:: Assigned task ::
Restate word for word the lines below that run from the one holding "बैठक, पर्यटन विधेयकदेखि" through the one holding "دانلود آلبوم سامان جلیلی عشق قدیمی", inclusive. Pictures don't belong in the copy.

──────────────────────────────

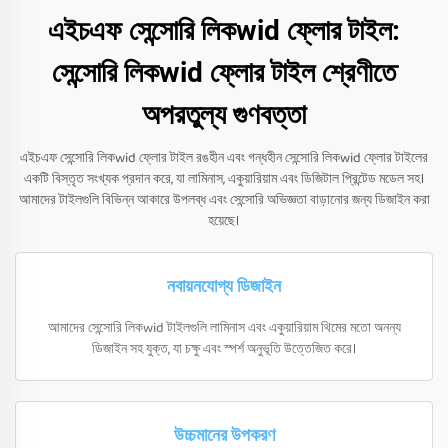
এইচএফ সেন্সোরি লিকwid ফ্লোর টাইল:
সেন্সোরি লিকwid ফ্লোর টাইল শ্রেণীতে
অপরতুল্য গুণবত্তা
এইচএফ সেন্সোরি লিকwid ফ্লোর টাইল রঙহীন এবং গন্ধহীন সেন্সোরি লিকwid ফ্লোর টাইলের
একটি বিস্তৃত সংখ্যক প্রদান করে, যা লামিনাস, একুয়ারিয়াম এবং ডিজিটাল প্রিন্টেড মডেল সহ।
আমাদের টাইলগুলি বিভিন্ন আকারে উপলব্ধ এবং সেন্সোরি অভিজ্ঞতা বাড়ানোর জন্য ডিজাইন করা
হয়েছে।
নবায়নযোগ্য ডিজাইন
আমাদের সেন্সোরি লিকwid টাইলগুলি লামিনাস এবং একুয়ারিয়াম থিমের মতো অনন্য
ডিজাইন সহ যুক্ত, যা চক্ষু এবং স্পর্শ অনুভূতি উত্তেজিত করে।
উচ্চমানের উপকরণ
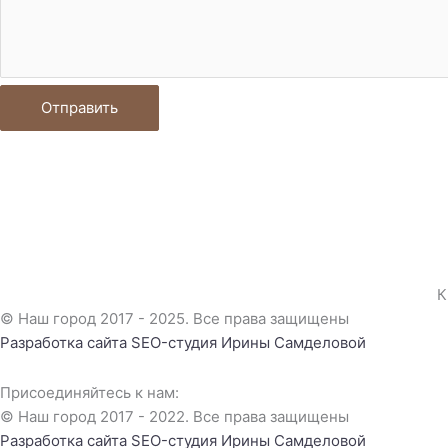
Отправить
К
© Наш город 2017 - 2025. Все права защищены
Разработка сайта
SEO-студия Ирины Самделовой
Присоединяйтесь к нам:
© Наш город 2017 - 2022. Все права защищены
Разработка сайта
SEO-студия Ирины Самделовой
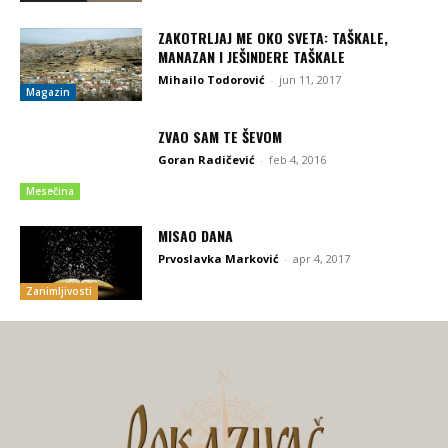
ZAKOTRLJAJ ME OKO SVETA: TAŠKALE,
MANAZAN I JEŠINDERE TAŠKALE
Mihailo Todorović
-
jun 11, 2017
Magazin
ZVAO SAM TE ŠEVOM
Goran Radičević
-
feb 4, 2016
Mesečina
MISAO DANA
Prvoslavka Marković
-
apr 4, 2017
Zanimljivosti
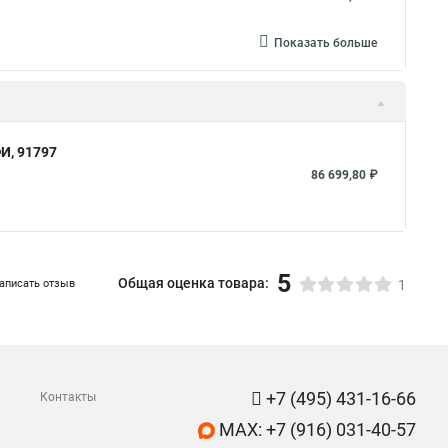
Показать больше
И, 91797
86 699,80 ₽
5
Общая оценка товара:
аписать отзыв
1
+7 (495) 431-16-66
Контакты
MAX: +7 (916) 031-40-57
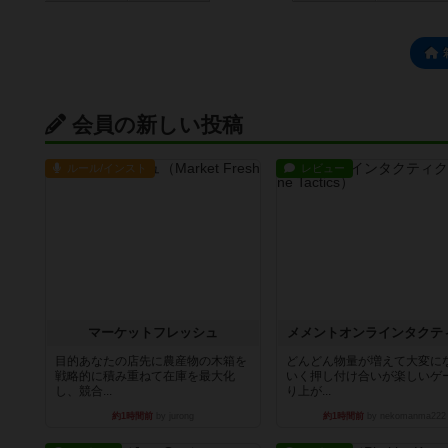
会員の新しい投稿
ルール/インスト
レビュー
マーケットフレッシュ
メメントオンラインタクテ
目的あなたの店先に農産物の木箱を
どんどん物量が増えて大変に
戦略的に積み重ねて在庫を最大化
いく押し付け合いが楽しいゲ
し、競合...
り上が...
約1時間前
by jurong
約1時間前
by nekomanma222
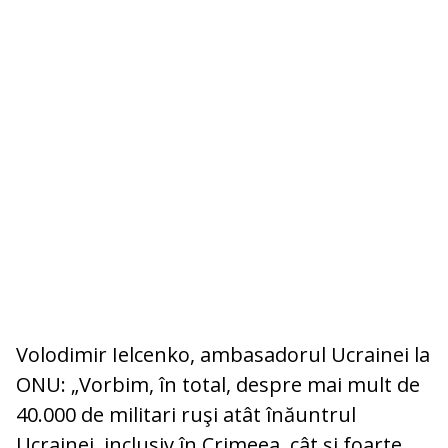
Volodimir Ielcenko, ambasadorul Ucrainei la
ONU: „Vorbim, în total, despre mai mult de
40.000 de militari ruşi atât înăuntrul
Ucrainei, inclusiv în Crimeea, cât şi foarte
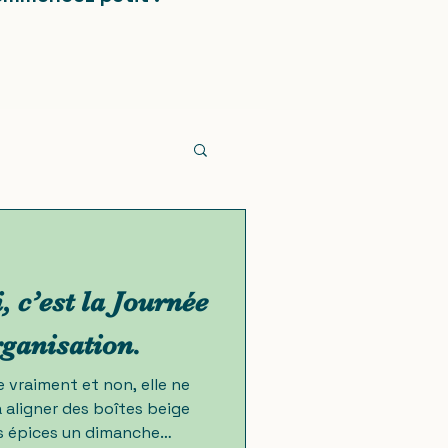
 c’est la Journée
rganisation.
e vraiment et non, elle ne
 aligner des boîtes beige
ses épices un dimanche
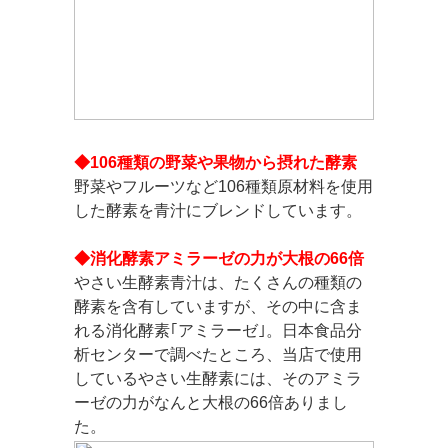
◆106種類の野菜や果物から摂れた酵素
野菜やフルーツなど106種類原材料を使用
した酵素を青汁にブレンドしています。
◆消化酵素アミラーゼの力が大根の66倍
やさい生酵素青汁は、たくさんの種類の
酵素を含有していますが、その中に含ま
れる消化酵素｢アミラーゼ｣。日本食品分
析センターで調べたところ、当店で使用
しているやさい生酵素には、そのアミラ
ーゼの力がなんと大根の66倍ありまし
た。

──────────────────────────────

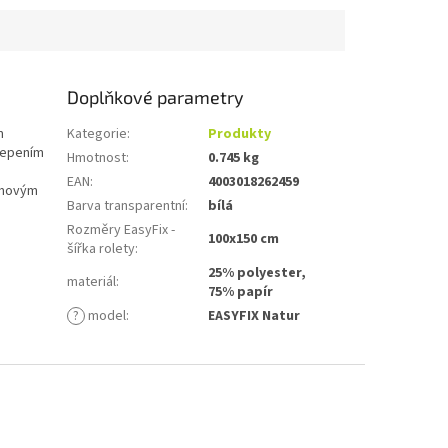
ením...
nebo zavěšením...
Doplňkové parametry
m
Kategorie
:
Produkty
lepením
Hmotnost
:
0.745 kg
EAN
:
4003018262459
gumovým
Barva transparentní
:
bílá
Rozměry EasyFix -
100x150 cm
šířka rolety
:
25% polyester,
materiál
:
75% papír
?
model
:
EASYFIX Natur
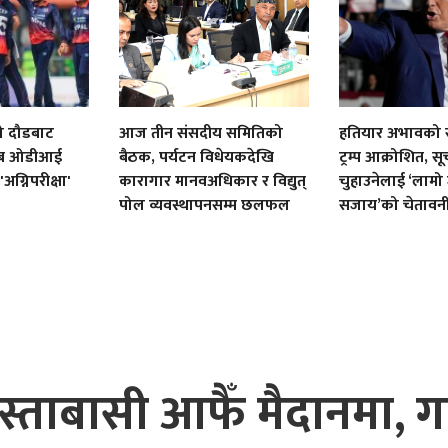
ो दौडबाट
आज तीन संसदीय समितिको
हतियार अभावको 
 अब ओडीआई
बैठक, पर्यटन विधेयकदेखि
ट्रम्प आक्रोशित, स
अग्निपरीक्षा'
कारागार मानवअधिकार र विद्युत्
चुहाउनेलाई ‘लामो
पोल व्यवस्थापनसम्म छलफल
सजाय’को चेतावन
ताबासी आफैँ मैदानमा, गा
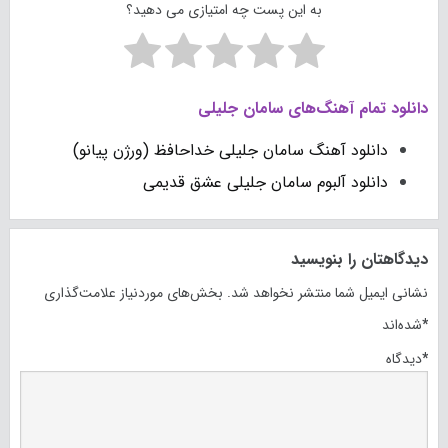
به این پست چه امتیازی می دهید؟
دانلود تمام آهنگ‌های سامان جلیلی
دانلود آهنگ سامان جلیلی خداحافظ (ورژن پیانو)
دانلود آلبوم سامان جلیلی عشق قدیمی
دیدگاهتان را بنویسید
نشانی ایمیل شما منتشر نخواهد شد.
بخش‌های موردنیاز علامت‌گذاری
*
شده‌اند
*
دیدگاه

──────────────────────────────

:: Task solution ::
बैठक, पर्यटन विधेयकदेखि
ट्रम्प आक्रोशित, स
अग्निपरीक्षा'
कारागार मानवअधिकार र विद्युत्
चुहाउनेलाई ‘लामो
पोल व्यवस्थापनसम्म छलफल
सजाय’को चेतावन
ताबासी आफैँ मैदानमा, गा
به این پست چه امتیازی می دهید؟
دانلود تمام آهنگ‌های سامان جلیلی
دانلود آهنگ سامان جلیلی خداحافظ (ورژن پیانو)
دانلود آلبوم سامان جلیلی عشق قدیمی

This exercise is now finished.